Robert Putnam, Malkin Professor of Public Policy, Harvard University reviewed the book saying: "Magisterial. Paul Collier offers a comprehensive, incisive, and well-written balance sheet of the pros and cons of immigration for receiving societies, sending societies, and migrants themselves. For everyone on every side of this contentious issue, Exodus is a must-read."

Robert Zoellick, former President of the World Bank Group, U.S. Trade Representative, and U.S. Deputy Secretary of State, praised the book as a "true achievement" and wrote that Collier addressed "taboo topics to straightforward questions that most other scholars shrink from asking."

Ravi Mattu reviewed the book for Financial Times, concluding by writing: "Prof Collier's is a voice to which it is worth paying attention. His book could be better written but this grandson of an immigrant is asking important questions about one of the world's most pressing issues." A review of the book was also published in The Economist, concluding with the statement: "the tone of “Exodus” is problematic. Mr Collier finds endless objections to a policy—more or less unlimited immigration—that no country has adopted. In the process, he exaggerates the possible risks of mobility and underplays its proven benefits."

British commentator Kenan Malik reviewed the book in The Independent.

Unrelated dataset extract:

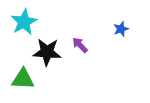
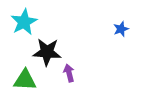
purple arrow: moved 11 px left, 28 px down; rotated 30 degrees clockwise
green triangle: moved 2 px right, 1 px down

Michael Clemens and Justin Sandefur of the Center for Global Development (a Washington D.C.–based think tank) reviewed the book for the January/February 2014 issue of Foreign Affairs. They noted that many of Collier's conclusions were unsupported by research, and concluded as follows: "Collier laments the fact that the immigration debate has been marked by “high emotion and little knowledge.” That is true, yet Exodus exemplifies the problem. This book could have seriously engaged with the large literature on immigration and helped people without Collier's training and position think through the complexities of the issue. Instead, Collier has written a text mortally wounded by incoherence, error, and overconfident leaps to baseless conclusions."